Appropriately, the one major protagonist totally alien to plant imagery is Volodja. He openly proclaims this in his letter to Andrej (purloined by Kavalerov):

Your work […] disposes you to sentimentality: fruits, herbs, bees, calves, and everything like that. But I am an industrial man […] I don't like these very calves. I am a man-machine (I, 13).

A similar ‘branch’ motif, symbolizing life threatened with death, is quite conspicuous in ES.

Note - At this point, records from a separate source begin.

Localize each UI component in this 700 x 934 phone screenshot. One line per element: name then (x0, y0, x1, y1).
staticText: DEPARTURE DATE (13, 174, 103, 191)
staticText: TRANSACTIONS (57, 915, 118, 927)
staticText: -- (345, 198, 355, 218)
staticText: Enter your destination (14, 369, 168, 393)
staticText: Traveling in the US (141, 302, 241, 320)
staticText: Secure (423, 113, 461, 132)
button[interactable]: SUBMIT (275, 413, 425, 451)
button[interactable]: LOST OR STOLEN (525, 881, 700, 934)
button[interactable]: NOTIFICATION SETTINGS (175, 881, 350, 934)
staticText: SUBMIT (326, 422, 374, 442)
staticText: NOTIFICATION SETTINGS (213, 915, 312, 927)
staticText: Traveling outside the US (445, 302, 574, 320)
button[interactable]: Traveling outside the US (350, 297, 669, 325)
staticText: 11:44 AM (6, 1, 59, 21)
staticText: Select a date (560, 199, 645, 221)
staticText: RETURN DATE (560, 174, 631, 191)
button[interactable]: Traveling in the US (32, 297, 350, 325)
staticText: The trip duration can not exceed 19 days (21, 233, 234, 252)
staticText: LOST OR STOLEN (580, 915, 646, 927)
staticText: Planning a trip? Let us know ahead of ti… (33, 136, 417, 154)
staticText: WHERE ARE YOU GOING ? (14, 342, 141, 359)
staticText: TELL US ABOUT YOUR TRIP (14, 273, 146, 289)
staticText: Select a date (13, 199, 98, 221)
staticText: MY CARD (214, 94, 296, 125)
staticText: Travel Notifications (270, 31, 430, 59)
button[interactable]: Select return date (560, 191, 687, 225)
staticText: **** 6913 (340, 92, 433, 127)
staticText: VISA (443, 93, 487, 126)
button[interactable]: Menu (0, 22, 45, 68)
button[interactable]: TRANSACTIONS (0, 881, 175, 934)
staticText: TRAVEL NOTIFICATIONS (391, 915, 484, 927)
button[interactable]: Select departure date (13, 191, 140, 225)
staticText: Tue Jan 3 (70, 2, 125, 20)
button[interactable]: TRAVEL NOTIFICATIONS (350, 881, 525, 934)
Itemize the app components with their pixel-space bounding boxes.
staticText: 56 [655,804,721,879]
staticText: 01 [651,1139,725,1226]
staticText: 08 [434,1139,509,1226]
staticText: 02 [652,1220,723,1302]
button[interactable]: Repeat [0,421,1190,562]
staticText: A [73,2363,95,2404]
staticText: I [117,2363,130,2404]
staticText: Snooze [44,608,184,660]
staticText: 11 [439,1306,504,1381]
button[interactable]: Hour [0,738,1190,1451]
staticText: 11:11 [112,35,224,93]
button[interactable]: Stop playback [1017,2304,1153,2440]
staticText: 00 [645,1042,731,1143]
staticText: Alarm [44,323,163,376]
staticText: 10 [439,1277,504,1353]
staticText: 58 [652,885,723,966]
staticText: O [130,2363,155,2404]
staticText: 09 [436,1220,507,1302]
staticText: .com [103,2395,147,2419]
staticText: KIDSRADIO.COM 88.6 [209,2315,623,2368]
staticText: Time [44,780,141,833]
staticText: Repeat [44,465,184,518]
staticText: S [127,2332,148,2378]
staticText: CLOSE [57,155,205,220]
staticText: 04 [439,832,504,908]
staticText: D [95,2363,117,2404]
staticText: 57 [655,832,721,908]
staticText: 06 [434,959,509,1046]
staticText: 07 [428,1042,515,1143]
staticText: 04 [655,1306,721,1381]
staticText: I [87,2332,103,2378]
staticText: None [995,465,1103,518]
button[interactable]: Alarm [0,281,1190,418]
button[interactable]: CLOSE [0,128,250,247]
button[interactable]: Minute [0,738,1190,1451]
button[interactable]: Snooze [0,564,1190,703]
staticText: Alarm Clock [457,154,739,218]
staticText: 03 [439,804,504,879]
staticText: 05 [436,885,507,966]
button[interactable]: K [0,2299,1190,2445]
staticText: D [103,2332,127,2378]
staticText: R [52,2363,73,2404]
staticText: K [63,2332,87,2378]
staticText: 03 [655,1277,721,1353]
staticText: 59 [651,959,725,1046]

In February [Parnok] fixed the following incident in his mind: Blocks of good bottom ice were being transported to the creamery. The ice was geometrically whole, untouched by death and spring. But on the last sled there floated a bright green pine branch frozen into the sky-blue glass like a Greek girl in an open grave (II).

This image is linked by manifold associative chains to the major themes in ES:

—the novella's only female character, the Italian singer Bosio, dying in frosty Petersburg and metaphorically rent to pieces by the “golden vultures”—the Cavalier Guards (I);


—the recurrent images of Parnok being swallowed, e. g. by the Petersburg granite like a lemon seed drunk with black Turkish coffee (IV);


—the motifs of frozen fish, frozen wood yards, alias the black libraries of the city, and the “fearful threat—[the] chunk of ‘governmental ice,’” underpinning the imperial ballet and the Russian empire itself (VI)21;


—the recurrent Mandel'štamian motif of Greece as a symbol of world culture, Parnok's “desire to get a position […] in the Ministry of Foreign Affairs [and] persuade Greece to undertake some risky adventure […]” (II), and Captain Krzyzanowski's “Greek chariot” (VI);


—the topos of murder/slaughter, invoked here not only by the images of death, coffin, and ice, but also by the inner form of the word maslobojnja, which denotes “creamery,” but literally means “butter-beatery” and connotes bojnja, “slaughterhouse.”22

The pine branch is echoed by a similar image in the narrator's first-person account of his own childhood experiences:

Sometimes out [of a book read at the country-house] would fall a piece of fern—a little Gothic fir tree, flattened and spoiled [or compressed: sležavšajasja]—and occasionally the mummy of some nameless northern flower (VII).

Plant imagery is also prominent in the episode of the winter trip to the city of Malinov, lit. “Raspberryville,” which includes the picture of “large, warty raspberries right in the snow” and is rife with connotations of childhood, the fur coat, the freezing Bosio, death, and many others (Ronen, 274, 296-7).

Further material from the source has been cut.